Segment Open

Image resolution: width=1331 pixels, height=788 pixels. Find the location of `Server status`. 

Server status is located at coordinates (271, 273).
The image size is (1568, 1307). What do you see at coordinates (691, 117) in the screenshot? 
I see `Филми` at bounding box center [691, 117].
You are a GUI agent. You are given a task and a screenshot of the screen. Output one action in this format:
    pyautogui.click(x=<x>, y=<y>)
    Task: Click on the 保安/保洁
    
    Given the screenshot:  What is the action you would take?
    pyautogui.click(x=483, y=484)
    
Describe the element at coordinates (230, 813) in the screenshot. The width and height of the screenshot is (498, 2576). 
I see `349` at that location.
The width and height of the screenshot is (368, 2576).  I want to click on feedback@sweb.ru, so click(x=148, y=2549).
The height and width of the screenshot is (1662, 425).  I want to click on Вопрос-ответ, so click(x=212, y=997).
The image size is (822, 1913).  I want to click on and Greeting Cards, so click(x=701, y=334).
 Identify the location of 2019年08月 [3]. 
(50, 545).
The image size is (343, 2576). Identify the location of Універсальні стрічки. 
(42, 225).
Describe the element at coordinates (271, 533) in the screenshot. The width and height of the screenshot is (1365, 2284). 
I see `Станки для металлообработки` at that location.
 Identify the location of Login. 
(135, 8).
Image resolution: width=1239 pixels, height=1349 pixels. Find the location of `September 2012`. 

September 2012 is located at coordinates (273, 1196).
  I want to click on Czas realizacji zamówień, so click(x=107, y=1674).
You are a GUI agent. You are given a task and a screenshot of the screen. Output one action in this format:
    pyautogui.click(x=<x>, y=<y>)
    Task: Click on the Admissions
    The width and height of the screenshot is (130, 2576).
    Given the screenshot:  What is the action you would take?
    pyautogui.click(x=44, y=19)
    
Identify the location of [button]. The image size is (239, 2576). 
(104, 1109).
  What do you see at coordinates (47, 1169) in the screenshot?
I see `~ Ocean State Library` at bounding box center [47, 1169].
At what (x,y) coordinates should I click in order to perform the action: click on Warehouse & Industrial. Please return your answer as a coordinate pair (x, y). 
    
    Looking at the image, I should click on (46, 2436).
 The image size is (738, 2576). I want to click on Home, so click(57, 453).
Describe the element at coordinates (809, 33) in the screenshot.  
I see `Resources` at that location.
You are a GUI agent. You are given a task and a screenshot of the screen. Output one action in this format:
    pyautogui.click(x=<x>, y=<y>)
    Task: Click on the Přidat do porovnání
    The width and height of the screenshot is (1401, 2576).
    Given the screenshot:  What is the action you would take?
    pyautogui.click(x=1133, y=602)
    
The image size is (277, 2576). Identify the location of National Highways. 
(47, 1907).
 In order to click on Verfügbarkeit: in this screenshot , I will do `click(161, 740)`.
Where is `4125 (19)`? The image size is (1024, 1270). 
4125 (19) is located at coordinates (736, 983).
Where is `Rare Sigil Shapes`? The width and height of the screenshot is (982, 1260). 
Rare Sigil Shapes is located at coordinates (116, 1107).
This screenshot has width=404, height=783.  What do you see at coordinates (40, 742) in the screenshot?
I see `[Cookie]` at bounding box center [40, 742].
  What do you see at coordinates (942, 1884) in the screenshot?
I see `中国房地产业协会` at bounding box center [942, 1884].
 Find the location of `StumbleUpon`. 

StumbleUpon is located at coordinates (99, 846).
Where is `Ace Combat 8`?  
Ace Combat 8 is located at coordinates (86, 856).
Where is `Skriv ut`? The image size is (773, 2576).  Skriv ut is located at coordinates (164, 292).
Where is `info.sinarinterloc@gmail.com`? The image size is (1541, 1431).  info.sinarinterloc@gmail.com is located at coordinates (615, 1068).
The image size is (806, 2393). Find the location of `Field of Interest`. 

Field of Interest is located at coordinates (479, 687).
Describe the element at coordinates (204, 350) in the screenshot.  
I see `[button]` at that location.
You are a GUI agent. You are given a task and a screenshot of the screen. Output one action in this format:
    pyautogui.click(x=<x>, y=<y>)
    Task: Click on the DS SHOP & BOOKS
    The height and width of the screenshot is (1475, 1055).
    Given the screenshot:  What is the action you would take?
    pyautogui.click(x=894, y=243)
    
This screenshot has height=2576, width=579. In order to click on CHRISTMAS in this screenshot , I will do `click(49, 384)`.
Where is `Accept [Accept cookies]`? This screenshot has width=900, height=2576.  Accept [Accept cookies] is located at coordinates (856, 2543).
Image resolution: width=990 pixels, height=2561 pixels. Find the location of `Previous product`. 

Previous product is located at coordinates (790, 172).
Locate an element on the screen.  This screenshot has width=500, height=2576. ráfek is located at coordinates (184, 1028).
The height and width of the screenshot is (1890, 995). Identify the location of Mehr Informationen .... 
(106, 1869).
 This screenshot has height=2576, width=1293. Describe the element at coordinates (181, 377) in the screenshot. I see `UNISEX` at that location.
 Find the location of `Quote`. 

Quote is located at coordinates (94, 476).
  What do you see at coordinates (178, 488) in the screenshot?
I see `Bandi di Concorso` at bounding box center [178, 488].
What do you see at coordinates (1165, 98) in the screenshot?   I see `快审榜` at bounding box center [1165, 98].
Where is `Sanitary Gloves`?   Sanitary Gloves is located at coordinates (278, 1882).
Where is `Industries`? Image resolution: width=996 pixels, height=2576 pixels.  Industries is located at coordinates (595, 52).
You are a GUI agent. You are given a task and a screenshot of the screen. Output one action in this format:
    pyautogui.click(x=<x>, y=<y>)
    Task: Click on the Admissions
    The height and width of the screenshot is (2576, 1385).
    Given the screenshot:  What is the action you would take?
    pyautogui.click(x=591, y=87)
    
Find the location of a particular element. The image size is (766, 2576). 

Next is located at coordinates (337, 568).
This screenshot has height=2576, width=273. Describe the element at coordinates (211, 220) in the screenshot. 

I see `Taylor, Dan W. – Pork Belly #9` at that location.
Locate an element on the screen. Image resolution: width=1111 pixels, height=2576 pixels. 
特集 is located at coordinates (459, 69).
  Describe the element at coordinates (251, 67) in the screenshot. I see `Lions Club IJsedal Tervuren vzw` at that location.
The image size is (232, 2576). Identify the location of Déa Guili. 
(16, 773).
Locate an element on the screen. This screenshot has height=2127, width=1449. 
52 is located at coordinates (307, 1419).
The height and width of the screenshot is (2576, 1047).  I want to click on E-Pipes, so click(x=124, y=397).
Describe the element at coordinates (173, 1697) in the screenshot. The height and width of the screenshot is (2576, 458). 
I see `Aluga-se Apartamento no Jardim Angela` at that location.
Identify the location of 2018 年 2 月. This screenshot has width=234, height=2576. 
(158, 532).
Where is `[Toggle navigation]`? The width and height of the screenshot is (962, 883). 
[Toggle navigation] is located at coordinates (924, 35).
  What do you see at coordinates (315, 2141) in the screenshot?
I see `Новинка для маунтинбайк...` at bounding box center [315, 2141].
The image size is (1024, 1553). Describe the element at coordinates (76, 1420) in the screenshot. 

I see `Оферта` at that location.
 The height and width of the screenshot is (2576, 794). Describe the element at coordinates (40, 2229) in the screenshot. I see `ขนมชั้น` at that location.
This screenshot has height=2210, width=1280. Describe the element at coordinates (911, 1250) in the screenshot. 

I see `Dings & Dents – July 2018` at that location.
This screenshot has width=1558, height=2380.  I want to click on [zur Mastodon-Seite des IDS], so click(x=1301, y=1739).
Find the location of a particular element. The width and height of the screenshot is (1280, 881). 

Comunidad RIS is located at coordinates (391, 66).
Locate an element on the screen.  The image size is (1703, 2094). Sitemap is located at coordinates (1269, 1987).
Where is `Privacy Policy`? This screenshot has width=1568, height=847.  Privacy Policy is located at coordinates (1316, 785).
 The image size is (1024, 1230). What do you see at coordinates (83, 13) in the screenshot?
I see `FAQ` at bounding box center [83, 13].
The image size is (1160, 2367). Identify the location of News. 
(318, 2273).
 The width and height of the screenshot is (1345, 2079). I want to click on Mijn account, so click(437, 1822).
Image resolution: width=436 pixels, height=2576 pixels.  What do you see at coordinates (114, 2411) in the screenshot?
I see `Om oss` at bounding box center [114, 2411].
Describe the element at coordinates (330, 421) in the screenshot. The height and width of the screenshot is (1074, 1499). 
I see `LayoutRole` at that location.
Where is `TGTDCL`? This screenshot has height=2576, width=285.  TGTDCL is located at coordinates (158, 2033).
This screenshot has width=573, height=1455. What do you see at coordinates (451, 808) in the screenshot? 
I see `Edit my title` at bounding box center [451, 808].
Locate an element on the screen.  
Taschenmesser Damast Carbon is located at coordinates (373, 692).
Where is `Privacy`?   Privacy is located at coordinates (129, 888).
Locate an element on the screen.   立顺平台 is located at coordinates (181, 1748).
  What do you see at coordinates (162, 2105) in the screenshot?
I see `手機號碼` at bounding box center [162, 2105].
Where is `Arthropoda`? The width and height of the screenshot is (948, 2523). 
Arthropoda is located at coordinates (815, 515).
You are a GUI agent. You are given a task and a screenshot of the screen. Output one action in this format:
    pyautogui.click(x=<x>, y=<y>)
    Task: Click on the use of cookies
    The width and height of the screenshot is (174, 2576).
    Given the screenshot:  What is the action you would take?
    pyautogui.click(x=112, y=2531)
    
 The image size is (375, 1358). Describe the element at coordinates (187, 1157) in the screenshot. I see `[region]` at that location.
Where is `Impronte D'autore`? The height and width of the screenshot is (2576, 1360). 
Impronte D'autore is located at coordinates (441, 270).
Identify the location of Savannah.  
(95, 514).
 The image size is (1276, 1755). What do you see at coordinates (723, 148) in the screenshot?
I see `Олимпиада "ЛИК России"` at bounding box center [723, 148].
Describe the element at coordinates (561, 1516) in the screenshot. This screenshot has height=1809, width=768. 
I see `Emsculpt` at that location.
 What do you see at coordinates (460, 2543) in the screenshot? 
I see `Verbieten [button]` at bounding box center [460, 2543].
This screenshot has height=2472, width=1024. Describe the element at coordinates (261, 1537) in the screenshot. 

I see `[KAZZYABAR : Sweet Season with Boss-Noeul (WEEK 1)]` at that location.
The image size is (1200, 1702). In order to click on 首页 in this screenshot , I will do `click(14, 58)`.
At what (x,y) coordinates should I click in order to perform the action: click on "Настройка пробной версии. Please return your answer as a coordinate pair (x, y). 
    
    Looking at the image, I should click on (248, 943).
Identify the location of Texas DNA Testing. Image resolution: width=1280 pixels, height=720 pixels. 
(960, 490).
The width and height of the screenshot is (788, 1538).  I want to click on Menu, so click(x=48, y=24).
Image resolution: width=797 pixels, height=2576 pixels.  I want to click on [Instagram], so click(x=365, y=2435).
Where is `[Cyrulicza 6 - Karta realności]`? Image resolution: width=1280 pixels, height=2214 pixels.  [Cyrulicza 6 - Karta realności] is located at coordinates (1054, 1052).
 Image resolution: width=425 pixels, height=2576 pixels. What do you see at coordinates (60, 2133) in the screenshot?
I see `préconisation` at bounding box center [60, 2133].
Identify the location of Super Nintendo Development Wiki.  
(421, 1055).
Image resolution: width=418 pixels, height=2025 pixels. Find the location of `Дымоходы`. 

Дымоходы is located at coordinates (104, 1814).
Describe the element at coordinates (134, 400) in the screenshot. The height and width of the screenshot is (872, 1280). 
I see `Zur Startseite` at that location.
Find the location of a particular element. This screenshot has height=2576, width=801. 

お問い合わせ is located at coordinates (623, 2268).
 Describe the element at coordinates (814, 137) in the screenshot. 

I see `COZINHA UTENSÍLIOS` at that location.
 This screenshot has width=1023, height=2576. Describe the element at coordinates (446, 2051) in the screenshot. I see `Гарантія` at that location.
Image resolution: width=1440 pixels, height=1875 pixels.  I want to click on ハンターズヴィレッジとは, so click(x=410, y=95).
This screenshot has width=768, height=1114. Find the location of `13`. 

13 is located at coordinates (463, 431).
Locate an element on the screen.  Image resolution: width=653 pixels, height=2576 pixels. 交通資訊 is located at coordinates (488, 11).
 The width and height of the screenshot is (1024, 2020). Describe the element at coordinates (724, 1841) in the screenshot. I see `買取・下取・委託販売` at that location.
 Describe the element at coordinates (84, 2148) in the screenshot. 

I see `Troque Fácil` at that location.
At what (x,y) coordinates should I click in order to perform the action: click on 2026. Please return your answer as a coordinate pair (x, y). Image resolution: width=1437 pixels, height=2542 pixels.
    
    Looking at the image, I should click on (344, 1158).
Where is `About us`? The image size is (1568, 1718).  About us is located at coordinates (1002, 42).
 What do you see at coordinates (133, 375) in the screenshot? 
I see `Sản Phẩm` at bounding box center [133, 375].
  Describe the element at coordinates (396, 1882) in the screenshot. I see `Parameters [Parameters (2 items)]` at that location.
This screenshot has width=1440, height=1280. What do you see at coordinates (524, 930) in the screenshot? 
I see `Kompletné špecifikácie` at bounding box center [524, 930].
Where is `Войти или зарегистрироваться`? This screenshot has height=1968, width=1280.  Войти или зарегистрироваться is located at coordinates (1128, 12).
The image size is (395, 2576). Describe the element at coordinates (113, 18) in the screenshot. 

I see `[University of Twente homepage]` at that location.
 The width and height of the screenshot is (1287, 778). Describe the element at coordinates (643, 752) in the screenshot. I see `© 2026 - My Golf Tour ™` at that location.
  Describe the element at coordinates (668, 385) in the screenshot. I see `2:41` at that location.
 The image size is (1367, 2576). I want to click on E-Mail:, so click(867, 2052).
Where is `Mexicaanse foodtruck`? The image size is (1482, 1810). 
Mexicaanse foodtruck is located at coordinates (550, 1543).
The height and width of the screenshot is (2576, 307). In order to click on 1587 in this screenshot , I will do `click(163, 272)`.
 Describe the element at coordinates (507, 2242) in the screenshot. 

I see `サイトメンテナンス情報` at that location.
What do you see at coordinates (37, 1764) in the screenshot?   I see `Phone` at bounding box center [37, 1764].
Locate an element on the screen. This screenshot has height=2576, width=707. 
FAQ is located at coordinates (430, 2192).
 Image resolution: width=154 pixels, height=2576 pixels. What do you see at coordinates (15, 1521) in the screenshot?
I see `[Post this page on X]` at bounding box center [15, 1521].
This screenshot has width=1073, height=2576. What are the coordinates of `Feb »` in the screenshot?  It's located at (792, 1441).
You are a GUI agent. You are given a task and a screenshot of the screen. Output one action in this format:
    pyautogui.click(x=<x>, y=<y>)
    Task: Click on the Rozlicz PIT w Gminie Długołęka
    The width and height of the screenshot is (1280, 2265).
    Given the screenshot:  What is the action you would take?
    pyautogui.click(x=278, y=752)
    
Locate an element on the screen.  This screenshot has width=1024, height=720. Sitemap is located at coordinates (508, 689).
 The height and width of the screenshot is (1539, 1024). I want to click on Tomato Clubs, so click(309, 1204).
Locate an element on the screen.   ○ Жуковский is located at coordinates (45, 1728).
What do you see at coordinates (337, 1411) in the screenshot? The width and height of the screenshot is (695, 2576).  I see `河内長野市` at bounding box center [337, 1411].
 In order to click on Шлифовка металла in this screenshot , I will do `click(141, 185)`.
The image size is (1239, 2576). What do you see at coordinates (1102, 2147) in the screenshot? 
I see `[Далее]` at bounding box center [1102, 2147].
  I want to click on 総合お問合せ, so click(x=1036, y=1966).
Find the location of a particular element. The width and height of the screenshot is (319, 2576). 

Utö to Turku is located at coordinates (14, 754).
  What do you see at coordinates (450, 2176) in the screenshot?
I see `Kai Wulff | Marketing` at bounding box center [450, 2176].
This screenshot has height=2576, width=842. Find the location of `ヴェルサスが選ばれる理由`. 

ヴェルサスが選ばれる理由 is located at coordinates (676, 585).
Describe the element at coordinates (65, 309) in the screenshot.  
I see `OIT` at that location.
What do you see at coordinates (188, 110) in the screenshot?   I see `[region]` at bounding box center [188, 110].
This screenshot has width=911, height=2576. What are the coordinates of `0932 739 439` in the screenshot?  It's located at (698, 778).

Segment Closed

• Assignment
The answer should be one number, the count of lines above that contain "cookies".

• Written solution
2